■ To do ■
Could you retype the records word for word but without any pictures?

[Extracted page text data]
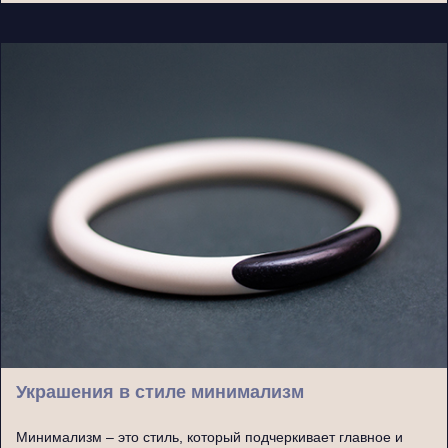
Украшения в стиле минимализм
Минимализм – это стиль, который подчеркивает главное и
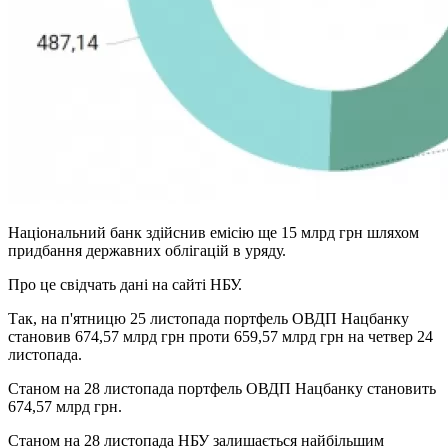
Національний банк здійснив емісію ще 15 млрд грн шляхом
придбання державних облігацій в уряду.
Про це свідчать дані на сайті НБУ.
Так, на п'ятницю 25 листопада портфель ОВДП Нацбанку
становив 674,57 млрд грн проти 659,57 млрд грн на четвер 24
листопада.
Станом на 28 листопада портфель ОВДП Нацбанку становить
674,57 млрд грн.
Станом на 28 листопада НБУ залишається найбільшим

■ Answer section ■
Украшения в стиле минимализм
Минимализм – это стиль, который подчеркивает главное и
Національний банк здійснив емісію ще 15 млрд грн шляхом
придбання державних облігацій в уряду.
Про це свідчать дані на сайті НБУ.
Так, на п'ятницю 25 листопада портфель ОВДП Нацбанку
становив 674,57 млрд грн проти 659,57 млрд грн на четвер 24
листопада.
Станом на 28 листопада портфель ОВДП Нацбанку становить
674,57 млрд грн.
Станом на 28 листопада НБУ залишається найбільшим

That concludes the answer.